[Provided data]

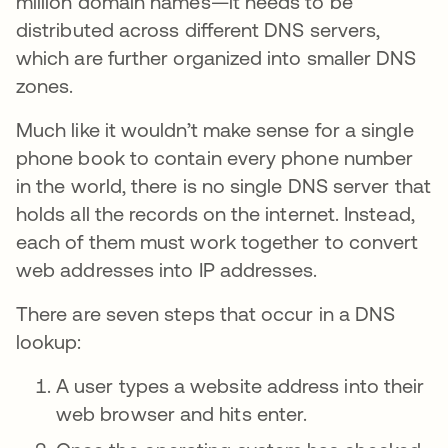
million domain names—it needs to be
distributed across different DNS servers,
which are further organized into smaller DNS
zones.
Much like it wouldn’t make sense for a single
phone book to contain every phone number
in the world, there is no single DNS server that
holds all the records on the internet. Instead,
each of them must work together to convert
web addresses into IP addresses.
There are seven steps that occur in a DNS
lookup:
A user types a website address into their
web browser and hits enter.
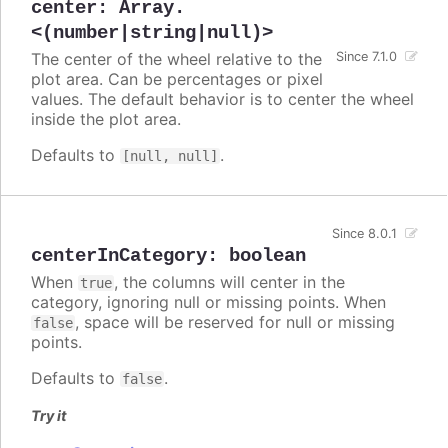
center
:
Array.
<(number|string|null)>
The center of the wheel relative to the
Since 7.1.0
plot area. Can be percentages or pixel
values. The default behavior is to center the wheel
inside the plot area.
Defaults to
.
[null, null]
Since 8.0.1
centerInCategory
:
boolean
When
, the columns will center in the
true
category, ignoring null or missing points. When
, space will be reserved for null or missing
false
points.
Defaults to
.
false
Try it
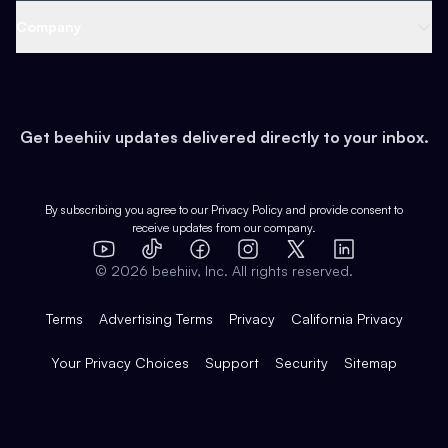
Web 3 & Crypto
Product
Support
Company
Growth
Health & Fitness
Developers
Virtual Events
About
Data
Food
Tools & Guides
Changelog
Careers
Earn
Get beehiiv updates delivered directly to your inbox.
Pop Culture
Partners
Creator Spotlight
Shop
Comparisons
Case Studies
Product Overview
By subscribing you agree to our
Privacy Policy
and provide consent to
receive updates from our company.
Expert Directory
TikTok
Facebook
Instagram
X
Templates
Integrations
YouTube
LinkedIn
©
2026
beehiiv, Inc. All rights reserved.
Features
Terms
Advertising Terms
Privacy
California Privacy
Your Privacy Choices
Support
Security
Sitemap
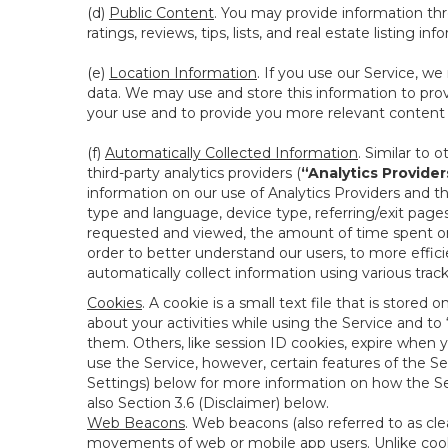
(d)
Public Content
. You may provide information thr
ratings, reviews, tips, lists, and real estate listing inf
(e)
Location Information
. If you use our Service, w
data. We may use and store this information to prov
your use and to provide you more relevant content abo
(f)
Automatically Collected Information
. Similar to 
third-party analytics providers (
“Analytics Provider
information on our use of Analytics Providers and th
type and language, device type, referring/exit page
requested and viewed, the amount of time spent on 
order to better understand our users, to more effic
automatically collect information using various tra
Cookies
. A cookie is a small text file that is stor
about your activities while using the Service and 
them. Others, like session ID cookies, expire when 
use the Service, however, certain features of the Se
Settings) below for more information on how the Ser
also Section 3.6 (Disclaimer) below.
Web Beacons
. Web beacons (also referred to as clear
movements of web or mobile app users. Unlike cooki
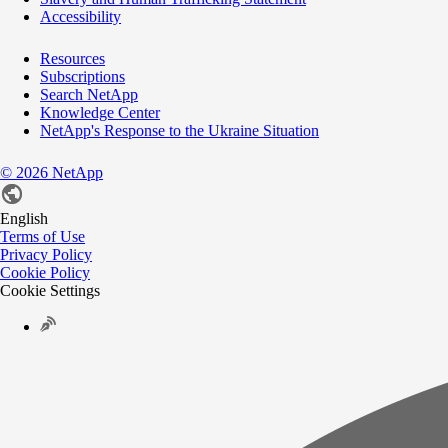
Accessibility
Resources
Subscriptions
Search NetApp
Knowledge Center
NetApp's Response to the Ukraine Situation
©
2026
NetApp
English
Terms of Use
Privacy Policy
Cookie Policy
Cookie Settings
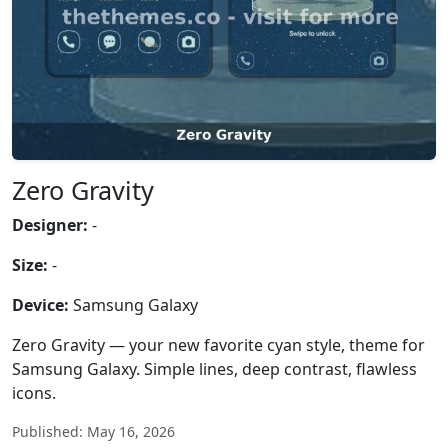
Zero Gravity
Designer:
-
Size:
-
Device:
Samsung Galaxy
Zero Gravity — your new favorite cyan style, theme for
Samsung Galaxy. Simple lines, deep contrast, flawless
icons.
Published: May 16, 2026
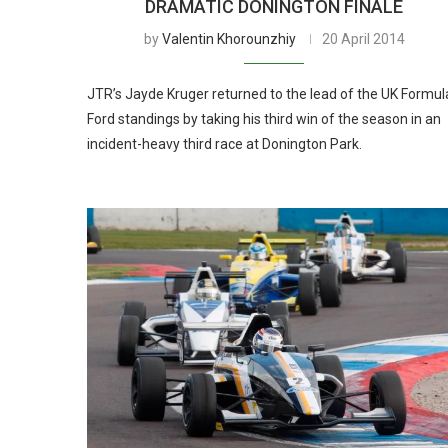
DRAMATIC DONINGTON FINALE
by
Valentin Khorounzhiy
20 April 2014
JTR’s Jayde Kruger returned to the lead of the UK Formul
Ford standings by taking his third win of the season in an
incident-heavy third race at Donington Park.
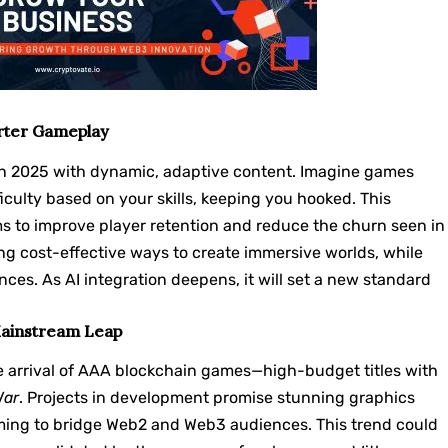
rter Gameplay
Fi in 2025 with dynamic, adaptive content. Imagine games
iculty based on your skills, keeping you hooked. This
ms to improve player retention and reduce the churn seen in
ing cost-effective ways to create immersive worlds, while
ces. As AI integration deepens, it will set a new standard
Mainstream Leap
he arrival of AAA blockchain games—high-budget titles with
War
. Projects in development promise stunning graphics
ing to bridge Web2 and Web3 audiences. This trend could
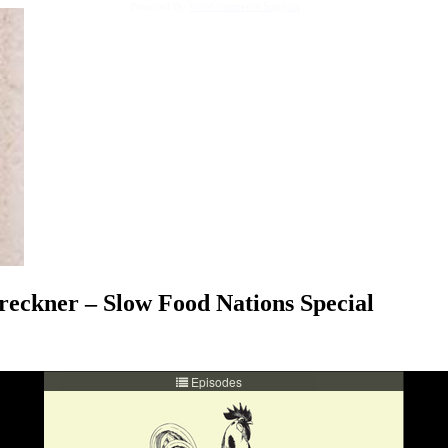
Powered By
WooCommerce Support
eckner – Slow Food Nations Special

[/Provided data]

> _What the exercise asks_
If a line falls between the first line of the records above and the line containing "plot area. Can be percentages or pixel", inclusive, retype it exactly; leave pictures out.

> _Reply_
million domain names—it needs to be
distributed across different DNS servers,
which are further organized into smaller DNS
zones.
Much like it wouldn’t make sense for a single
phone book to contain every phone number
in the world, there is no single DNS server that
holds all the records on the internet. Instead,
each of them must work together to convert
web addresses into IP addresses.
There are seven steps that occur in a DNS
lookup:
A user types a website address into their
web browser and hits enter.
center
:
Array.
<(number|string|null)>
The center of the wheel relative to the
Since 7.1.0
plot area. Can be percentages or pixel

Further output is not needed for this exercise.